Forrest & Maples was an American slave-trading company based in Memphis, Tennessee, United States during the mid-1850s. The principals, Josiah Maples and Nathan Bedford Forrest, were in business together as Forrest & Maples from July 1854 to December 31, 1855.

== History ==
In November 1854 Forrest & Maples sold a nine-year-old girl named Page to Lavinia and Lemuel Smith for $600. According to Forrest biographer Jack Hurst:

The profits of the trade during this era, in which the prices of slaves in the burgeoning Southwest were rising quickly, are indicated by the return on a two-week investment Forrest & Maples made on three—'Ellick aged 30, Rhita aged 40 + her child Ellick 6 years'—purchased from Miss S. I. Stailey on October 16, 1854, for $1,450. On November 2 the firm sold what apparently was the same trio—listed this time in the Shelby County Register's records as 'Ellick age 33, Ritter age 38, Ellick Jr. 5 years old'—to Sam Tate for $ 1,600. Such profit (more than 10 percent in seventeen days) was commonplace, made possible by the economic tenor of the time and place.

On July 9, 1855, they sold Adisson, age 22, to V. Beckworth for $1,000. Also in 1855, Forrest & Maples sold Mary, age 15, for $800.
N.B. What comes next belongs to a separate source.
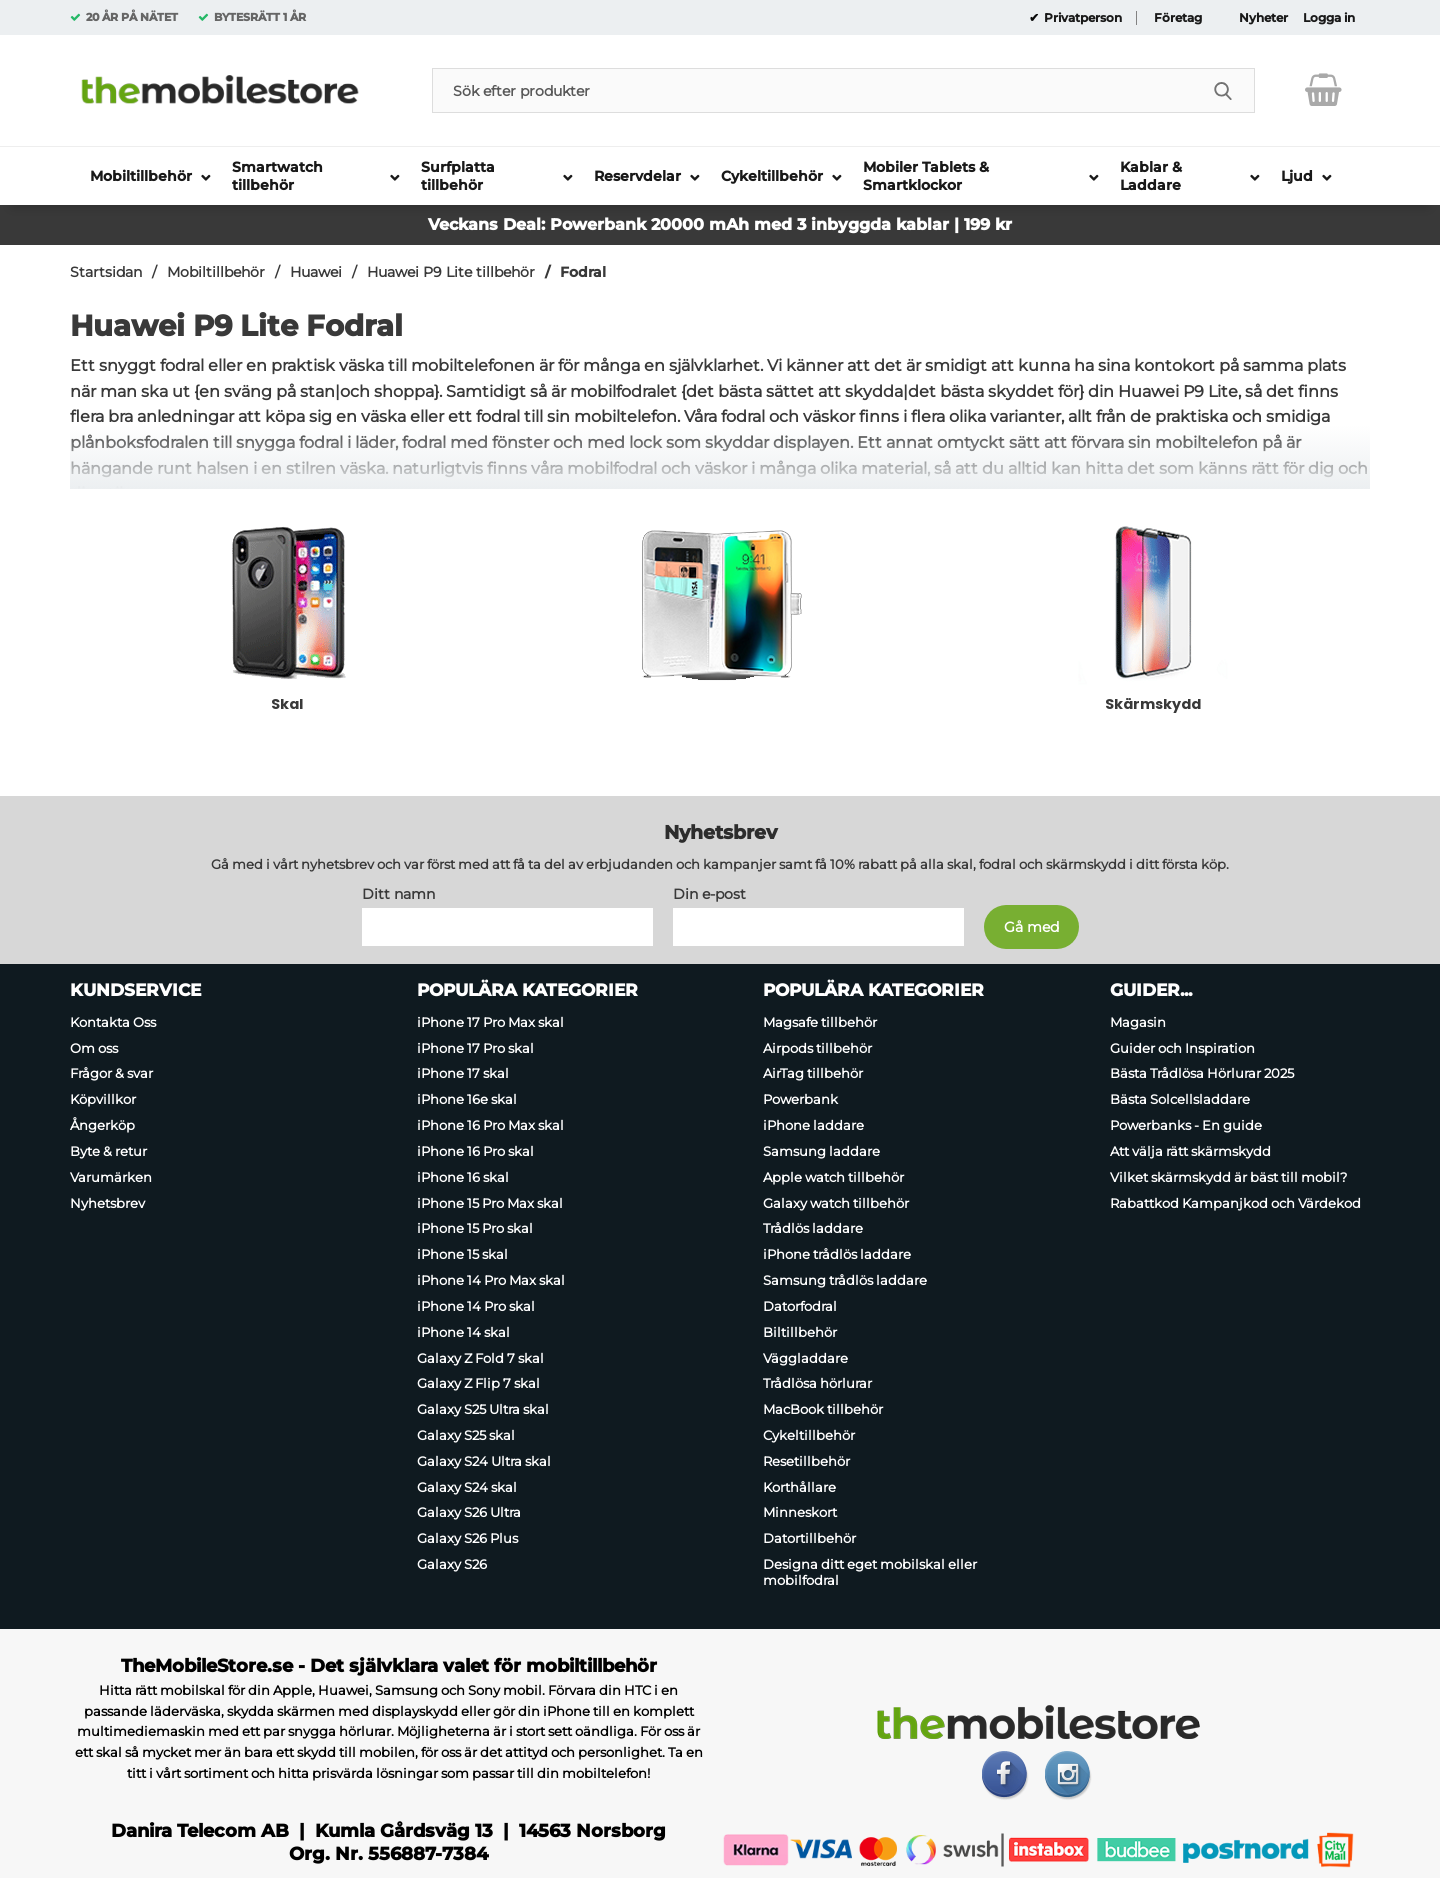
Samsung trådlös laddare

One interesting case of a runaway slave ad placed by the firm is told in Chase C. Mooney's Slavery in Tennessee (1957): "Forrest and Maples offered the largest known reward for one of their escapees. They would pay $500 to the deliverer of Richard—if taken in a free state—a Charleston-reared carpenter about thirty years old who could read and write well".

On New Year's 1856 the Maples and Forrest partnership was dissolved.